Re: We probably need autovacuum_max_wraparound_workers

From: Tom Lane <tgl(at)sss(dot)pgh(dot)pa(dot)us>
To: Josh Berkus <josh(at)agliodbs(dot)com>
Cc: PgHacker <pgsql-hackers(at)postgresql(dot)org>
Subject: Re: We probably need autovacuum_max_wraparound_workers
Date: 2012-06-28 23:48:55
Message-ID: 6551.1340927335@sss.pgh.pa.us
Views: Raw Message | Whole Thread | Download mbox | Resend email
Thread:
Lists: pgsql-hackers

Josh Berkus <josh(at)agliodbs(dot)com> writes:
> So there are two parts to this problem, each of which needs a different
> solution:

> 1. Databases can inadvertently get to the state where many tables need
> wraparound vacuuming at exactly the same time, especially if they have
> many "cold" data partition tables.

I'm not especially sold on your theory that there's some behavior that
forces such convergence, but it's certainly plausible that there was,
say, a schema alteration applied to all of those partitions at about the
same time. In any case, as Robert has been saying, it seems like it
would be smart to try to get autovacuum to spread out the
anti-wraparound work a bit better when it's faced with a lot of tables
with similar relfrozenxid values.

> 2. When we do hit wraparound thresholds for multiple tables, autovacuum
> has no hesitation about doing autovacuum_max_workers worth of wraparound
> vacuum simultaneously, even when that exceeds the I/O capactity of the
> system.

I continue to maintain that this problem is unrelated to wraparound as
such, and that thinking it is is a great way to design a bad solution.
There are any number of reasons why autovacuum might need to run
max_workers at once. What we need to look at is making sure that they
don't run the system into the ground when that happens.

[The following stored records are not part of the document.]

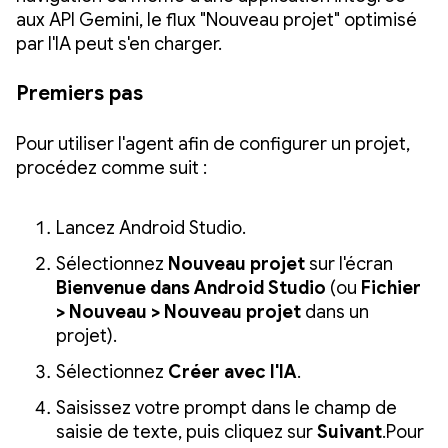
aux API Gemini, le flux "Nouveau projet" optimisé
par l'IA peut s'en charger.
Premiers pas
Pour utiliser l'agent afin de configurer un projet,
procédez comme suit :
Lancez Android Studio.
Sélectionnez
Nouveau projet
sur l'écran
Bienvenue dans Android Studio
(ou
Fichier
> Nouveau > Nouveau projet
dans un
projet).
Sélectionnez
Créer avec l'IA
.
Saisissez votre prompt dans le champ de
saisie de texte, puis cliquez sur
Suivant
.Pour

Since your users weren't complaining about performance with one or two
autovac workers running (were they?), we can assume that the cost-delay
settings were such as to not create a problem in that scenario. So it
seems to me that it's down to autovac_balance_cost(). Either there's
a plain-vanilla bug in there, or seek costs are breaking the assumption
that it's okay to give N workers each 1/Nth of the single-worker I/O
capacity.

As far as bugs are concerned, I wonder if the premise of the calculation

* The idea here is that we ration out I/O equally. The amount of I/O
* that a worker can consume is determined by cost_limit/cost_delay, so we
* try to equalize those ratios rather than the raw limit settings.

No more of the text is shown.